Deposits to Western DNMs fall by a third following seizure of Monopoly Market
Drop in Darknet Market Sales Suggests Recent Small Takedown Shook the Wider Ecosystem
In May 2023, Europol announced the seizure of the dark web marketplace (DNM) “Monopoly Market” in a coordinated action involving law enforcement organizations from nine countries.
Monopoly Market was a relatively small player in the western DNM ecosystem, with around 1,200 listings and a total sales volume of some USD 1.6 million since its founding in 2019 (ASAP Market, the largest Western DNM, has 100 times more listings and posted total sales of USD 82.5 million). Yet Operation SpecTor reportedly resulted in nearly 300 arrests and the seizure of over USD 50 million in cash and virtual currency, together with 850 kg of drugs and 117 firearms.
What’s more, analysis by TRM Labs has found that the volume of deposits made to Western DNMs per week fell sharply in the weeks following the announcement of Monopoly Market’s seizure – by about one third.
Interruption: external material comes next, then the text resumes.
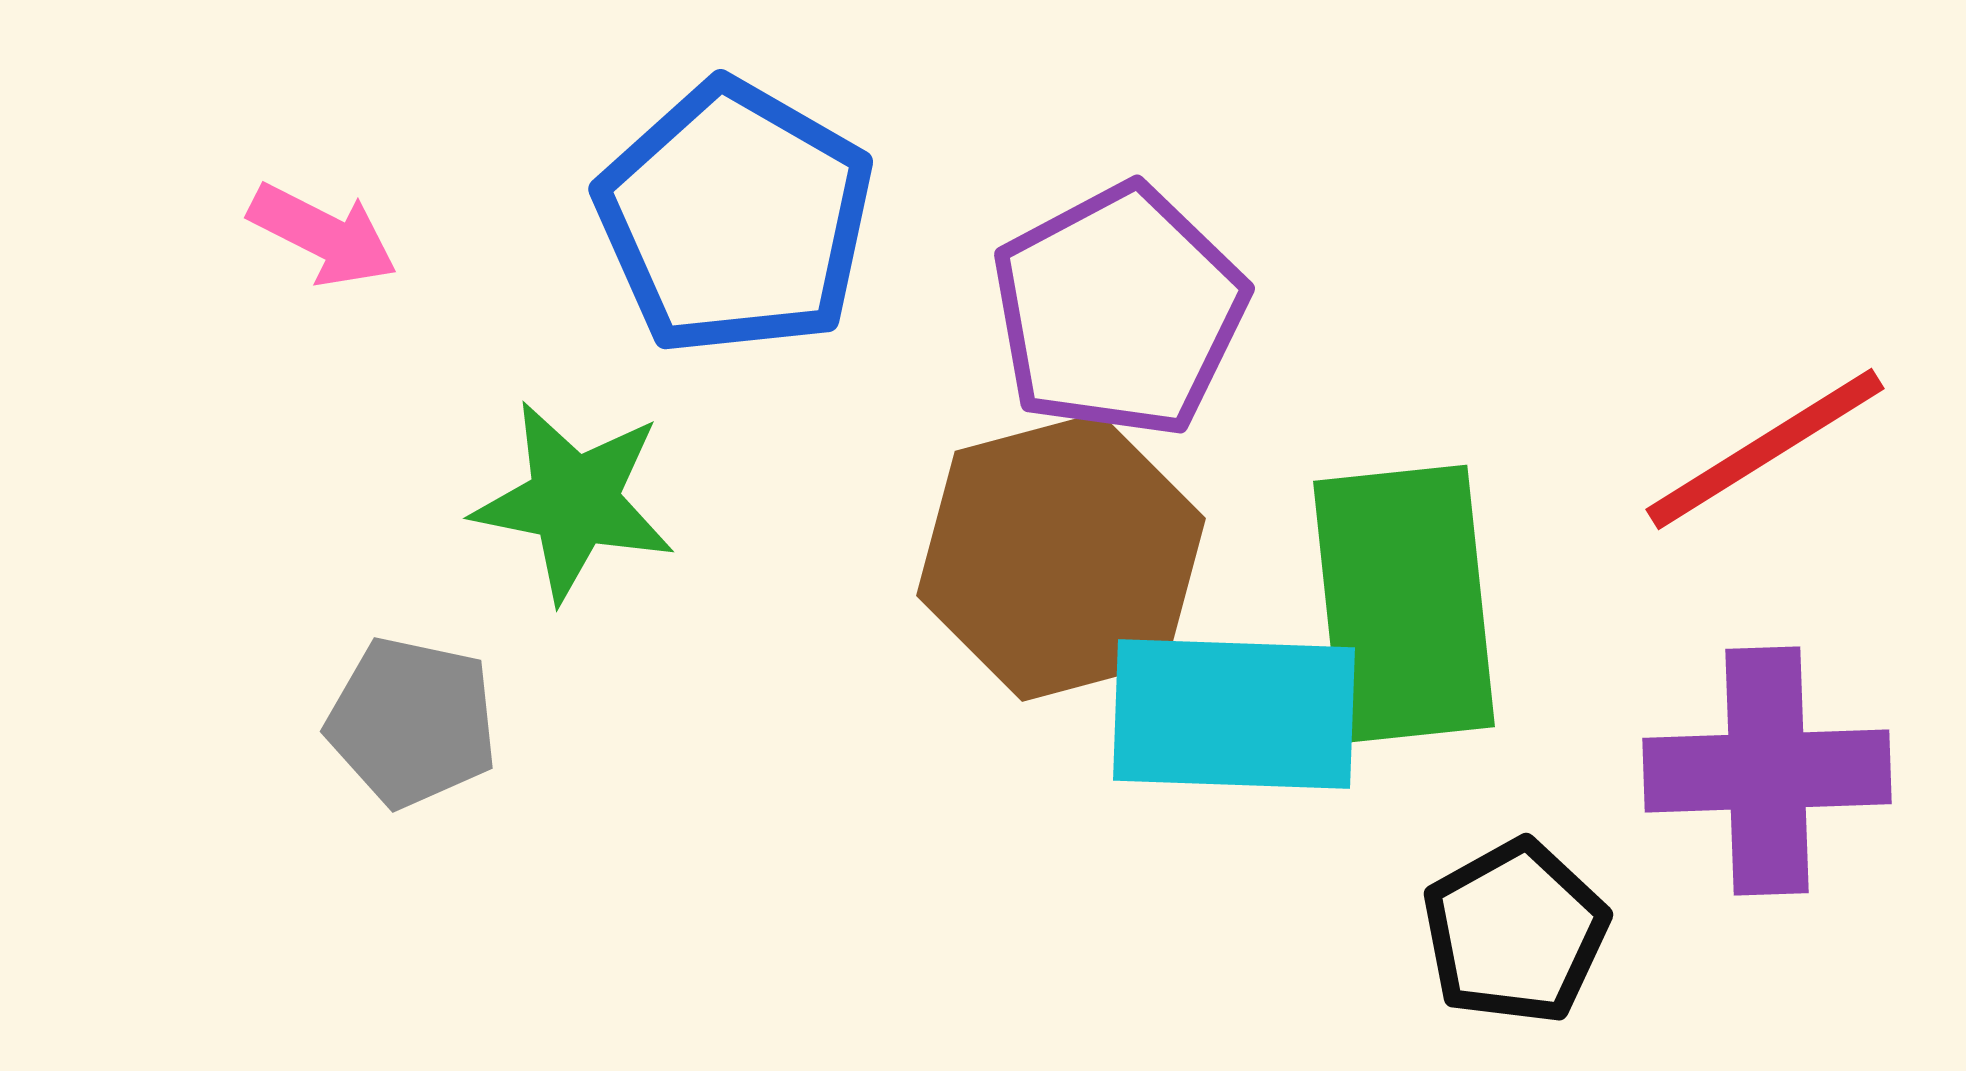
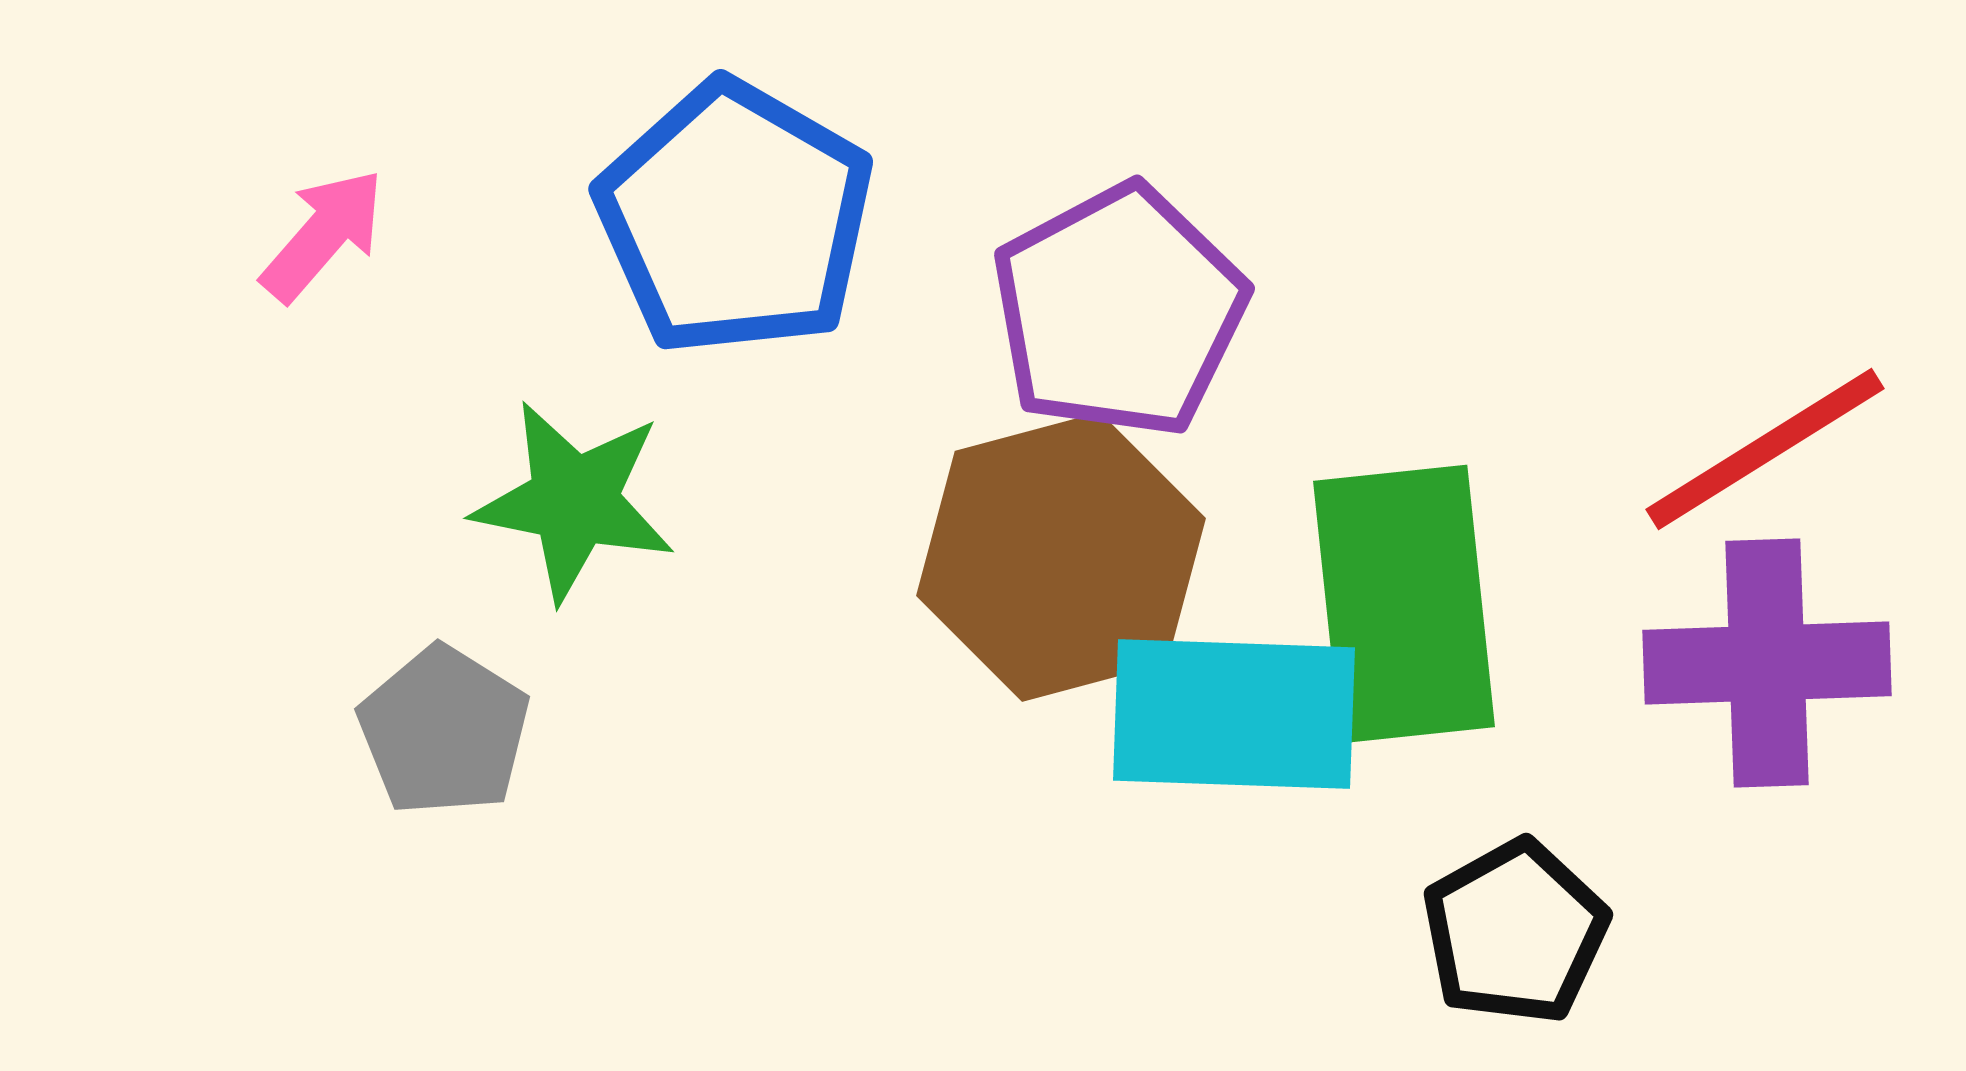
pink arrow: rotated 76 degrees counterclockwise
gray pentagon: moved 32 px right, 9 px down; rotated 20 degrees clockwise
purple cross: moved 108 px up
The value of deposits (or incoming transfers to the DNM) fell by roughly a quarter.
How could the removal of one relatively obscure player have had such an outsized impact on the wider Western DNM landscape?
One explanation for this apparent ripple effect is that because Western DNMs do not usually bar vendors from selling on multiple marketplaces, they tend to be active across multiple platforms at once. This allows vendors to build a steady, multi-source income stream and hedge against the risk of any one DNM disappearing due to an exit scam or law enforcement seizure. Because some vendors caught operating on Monopoly Market were also likely to have been active on other DNMs, its takedown resulted in sales and volume declines far beyond the seized marketplace.
Stealth also likely played an important role. Nearly 16 months passed between when Monopoly Market first went offline in December 2021 and Europol’s acknowledgement of its takedown in April 2023. During that time, law enforcement will have had ample time to analyse the seized data for detailed intelligence on the market’s vendors and customers without arousing suspicion.
Although uncommon, this seizure-by-stealth approach has a successful track record. In 2017, US and European law enforcement seized two large DNMs – AlphaBay and Hansa Market - without making any announcement at the time. Unbeknownst to its users, Hansa Market was then kept online for nearly a month by the Netherlands’ National High Tech Crime Unit (NHTCU), during which time the agency monitored some 1,000 daily transactions and collected 10,000 customer postal addresses.
It is too early to tell whether Operation SpecTor will leave a lasting impact on the Western darknet marketplace ecosystem. DNMs have proven to be highly resilient organisms in the face of law enforcement action and it is likely that deposits and sales volumes will eventually recover. Nevertheless, Operation SpecTor’s outsized impact, if only in the short term, suggests that significant results can still be achieved even in targeting relatively small market players.